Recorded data

= = = = =

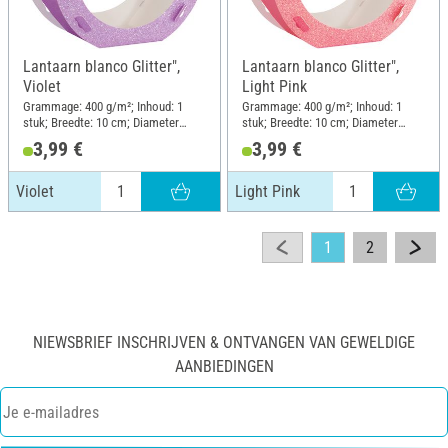
Lantaarn blanco Glitter",
Lantaarn blanco Glitter",
Violet
Light Pink
Grammage: 400 g/m²; Inhoud: 1
Grammage: 400 g/m²; Inhoud: 1
stuk; Breedte: 10 cm; Diameter
stuk; Breedte: 10 cm; Diameter
(buiten): 22 cm; Materiaal: Papier
(buiten): 22 cm; Materiaal: Papier
3,99 €
3,99 €
Violet
Light Pink
1
2
NIEWSBRIEF INSCHRIJVEN & ONTVANGEN VAN GEWELDIGE
AANBIEDINGEN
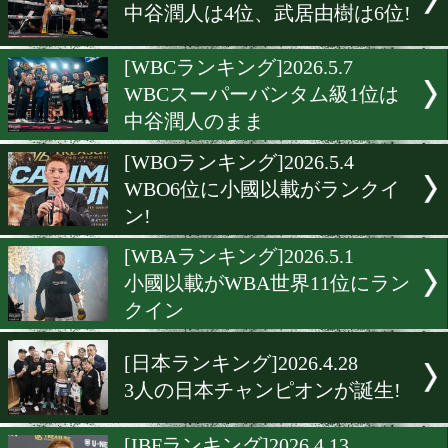
11年5ヶ月ぶりに勝った渡
行が10位にランクイン
[OPBFランキング]2026.5.11
佐々木尽がOPBF王者に返
き!
[WBO-APランキング]2026.5.
WBO-APランキング更新。
俊平が新チャンピオンに輝
[IBFランキング]2026.5.10
中谷潤人は4位、武居由樹は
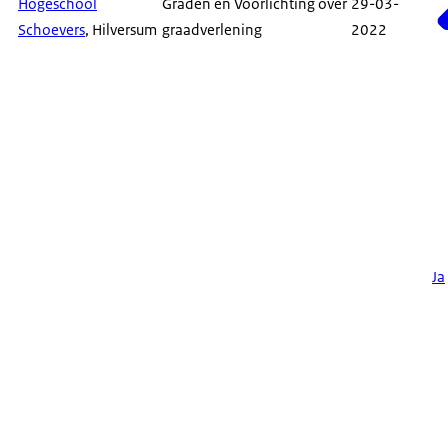
Hogeschool
Graden en Voorlichting over
29-03-
Schoevers
, Hilversum
graadverlening
2022
Ja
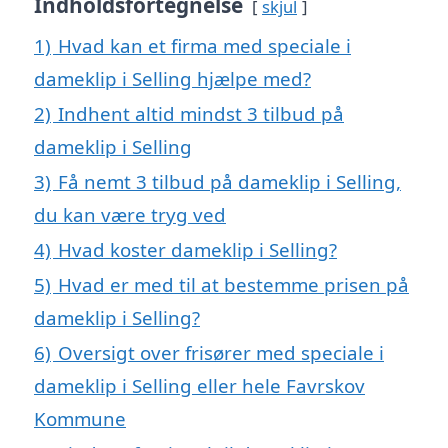
Indholdsfortegnelse
skjul
1)
Hvad kan et firma med speciale i
dameklip i Selling hjælpe med?
2)
Indhent altid mindst 3 tilbud på
dameklip i Selling
3)
Få nemt 3 tilbud på dameklip i Selling,
du kan være tryg ved
4)
Hvad koster dameklip i Selling?
5)
Hvad er med til at bestemme prisen på
dameklip i Selling?
6)
Oversigt over frisører med speciale i
dameklip i Selling eller hele Favrskov
Kommune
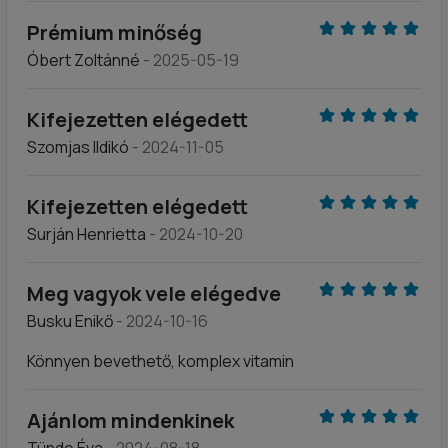
Prémium minőség
Óbert Zoltánné
- 2025-05-19
Kifejezetten elégedett
Szomjas Ildikó
- 2024-11-05
Kifejezetten elégedett
Surján Henrietta
- 2024-10-20
Meg vagyok vele elégedve
Busku Enikő
- 2024-10-16
Könnyen bevethető, komplex vitamin
Ajánlom mindenkinek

= = = = =

EXERCISE:
Give the data above again exactly. Leave the pictures out.

TASK OUTPUT:
Lantaarn blanco Glitter",
Lantaarn blanco Glitter",
Violet
Light Pink
Grammage: 400 g/m²; Inhoud: 1
Grammage: 400 g/m²; Inhoud: 1
stuk; Breedte: 10 cm; Diameter
stuk; Breedte: 10 cm; Diameter
(buiten): 22 cm; Materiaal: Papier
(buiten): 22 cm; Materiaal: Papier
3,99 €
3,99 €
Violet
Light Pink
1
2
NIEWSBRIEF INSCHRIJVEN & ONTVANGEN VAN GEWELDIGE
AANBIEDINGEN
11年5ヶ月ぶりに勝った渡
行が10位にランクイン
[OPBFランキング]2026.5.11
佐々木尽がOPBF王者に返
き!
[WBO-APランキング]2026.5.
WBO-APランキング更新。
俊平が新チャンピオンに輝
[IBFランキング]2026.5.10
中谷潤人は4位、武居由樹は
Hogeschool
Graden en Voorlichting over
29-03-
Schoevers
, Hilversum
graadverlening
2022
Ja
Indholdsfortegnelse
skjul
1)
Hvad kan et firma med speciale i
dameklip i Selling hjælpe med?
2)
Indhent altid mindst 3 tilbud på
dameklip i Selling
3)
Få nemt 3 tilbud på dameklip i Selling,
du kan være tryg ved
4)
Hvad koster dameklip i Selling?
5)
Hvad er med til at bestemme prisen på
dameklip i Selling?
6)
Oversigt over frisører med speciale i
dameklip i Selling eller hele Favrskov
Kommune
Prémium minőség
Óbert Zoltánné
- 2025-05-19
Kifejezetten elégedett
Szomjas Ildikó
- 2024-11-05
Kifejezetten elégedett
Surján Henrietta
- 2024-10-20
Meg vagyok vele elégedve
Busku Enikő
- 2024-10-16
Könnyen bevethető, komplex vitamin
Ajánlom mindenkinek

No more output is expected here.